Check outline out. https://outline.com/czFN3X I believe it was made by someone here on HN, or at least I found it through it.


I only recently realised that tapping the “stacked horizontal lines” icon to the left of the url in iPhone safari enables a reading view which removes this stuff.


"... Our analogies often look to artificial neural networks: for neural networks compute, and they are made of up neuron-like things; and so, therefore, should brains compute. But if we think the brain is a computer, ..." OK, enough of this. Neurons are not computers. There is nothing what can be compared to actual neurons. "Artificial" neurons are just reduced models of the real ones, so that only the "compute" parts are used to calculate input vectors. It's only a fraction of what the real neurons actually do.

While I appreciate the article trying to actually understand what's really going on in neural networks, let's not make unnecessary dumbed-down assumptions. At least the subtitle of the article is actually correct. The main title is sensationalist "...17 billion computers!!".


It's funny, I thought the opposite. I was happy to read an explanation by an eminent and respected systems neuroscientist on hierarchy of computation, rather than the musing of an undergrad computer scientist on their first encounter with nature neuroscience.


An ANN is just calculus with matrices that does not lend itself, by the mathematics alone, to any "neuronal" description which is ad-hoc and imposed from the outside. You can draw many computations in "neuronal" form, eg., a logistic regression. It's really just a way of diagramming math.

"Computer" is an observer-relative term. There is no physical property of a system which makes it a computer. A "digital computer" is just a tool made of silicon which we use to aid computation (a goal we have). There are many tools (from an abacus to a waterfall) that we can use to aid in computation.
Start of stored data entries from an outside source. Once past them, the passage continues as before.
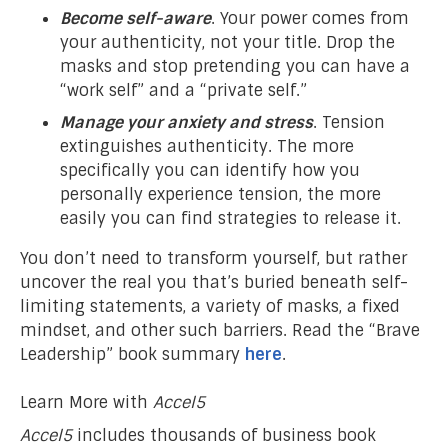
Become self-aware
. Your power comes from
your authenticity, not your title. Drop the
masks and stop pretending you can have a
“work self” and a “private self.”
Manage your anxiety and stress
. Tension
extinguishes authenticity. The more
specifically you can identify how you
personally experience tension, the more
easily you can find strategies to release it.
You don’t need to transform yourself, but rather
uncover the real you that’s buried beneath self-
limiting statements, a variety of masks, a fixed
mindset, and other such barriers. Read the “Brave
Leadership” book summary
here
.
Learn More with
Accel5
Accel5
includes thousands of business book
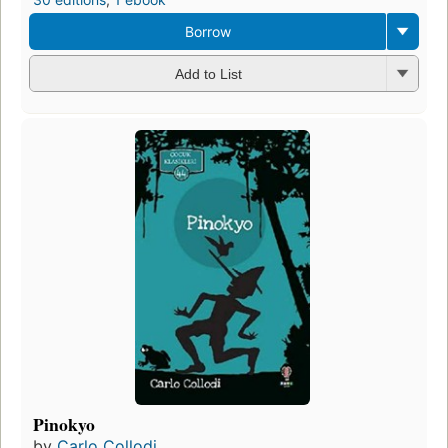
Borrow
Add to List
Pinokyo
by
Carlo Collodi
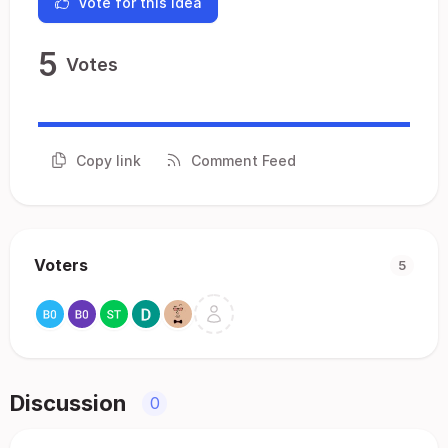
Vote for this idea
5
Votes
Copy link
Comment Feed
Voters
5
Discussion
0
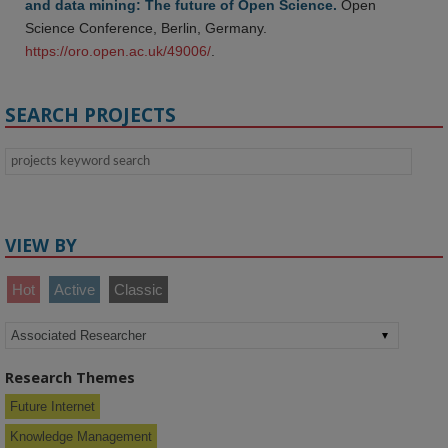
and data mining: The future of Open Science.
Open
Science Conference, Berlin, Germany.
https://oro.open.ac.uk/49006/
.
SEARCH PROJECTS
VIEW BY
Hot
Active
Classic
Research Themes
Future Internet
Knowledge Management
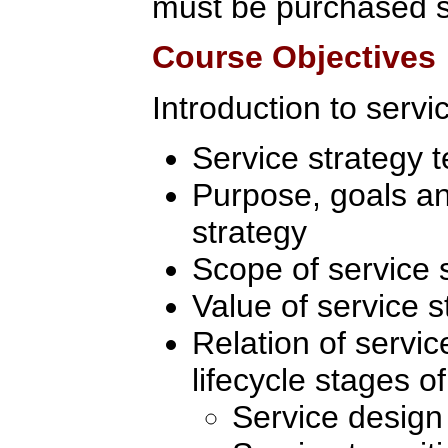
must be purchased s
Course Objectives
Introduction to servi
Service strategy 
Purpose, goals an
strategy
Scope of service 
Value of service s
Relation of servic
lifecycle stages of
Service design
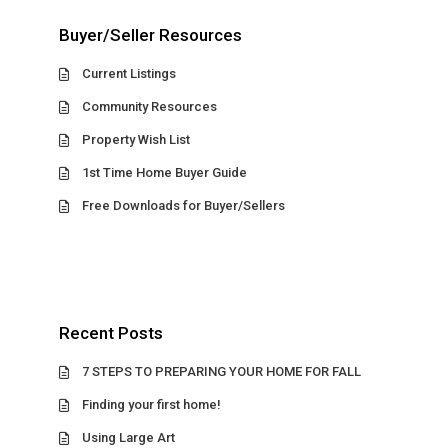
Buyer/Seller Resources
Current Listings
Community Resources
Property Wish List
1st Time Home Buyer Guide
Free Downloads for Buyer/Sellers
Recent Posts
7 STEPS TO PREPARING YOUR HOME FOR FALL
Finding your first home!
Using Large Art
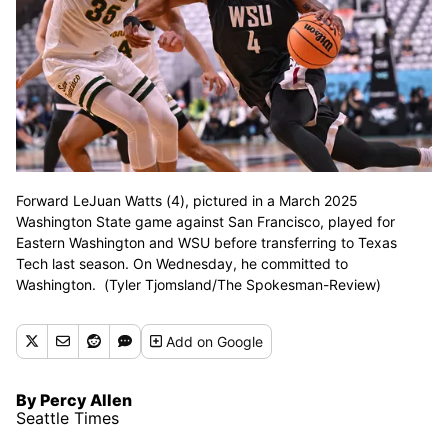
Forward LeJuan Watts (4), pictured in a March 2025
Washington State game against San Francisco, played for
Eastern Washington and WSU before transferring to Texas
Tech last season. On Wednesday, he committed to
Washington. (Tyler Tjomsland/The Spokesman-Review)
Add
on Google
By Percy Allen
Seattle Times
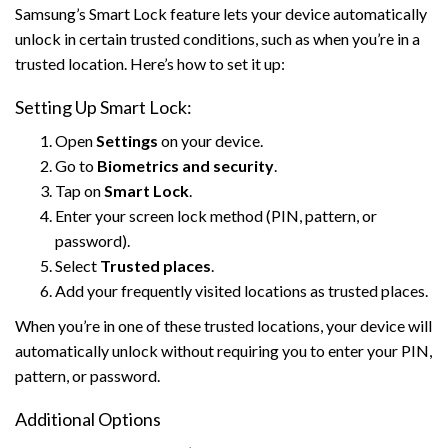
Samsung’s Smart Lock feature lets your device automatically
unlock in certain trusted conditions, such as when you’re in a
trusted location. Here’s how to set it up:
Setting Up Smart Lock:
Open
Settings
on your device.
Go to
Biometrics and security
.
Tap on
Smart Lock
.
Enter your screen lock method (PIN, pattern, or
password).
Select
Trusted places
.
Add your frequently visited locations as trusted places.
When you’re in one of these trusted locations, your device will
automatically unlock without requiring you to enter your PIN,
pattern, or password.
Additional Options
"Computation" isn't anything other than a goal we have. To interpret the brain as engaged in it carries no information and says nothing explanatory. The sense in which a brain is a computer is the same sense in which everything is: a physical system whose state evolution can be used to aid in computation (but isnt: no one uses brains to compute).


Let's not go too far. When we talk about the brain being a computer, we mean it in a sense in which some μC/μP and related paraphernalias forming a computer inside your phone, or any other electronical device - that is, a component which takes all or most of the inputs, drives the device, and which if you rip out, you're left with a useless and dead machine.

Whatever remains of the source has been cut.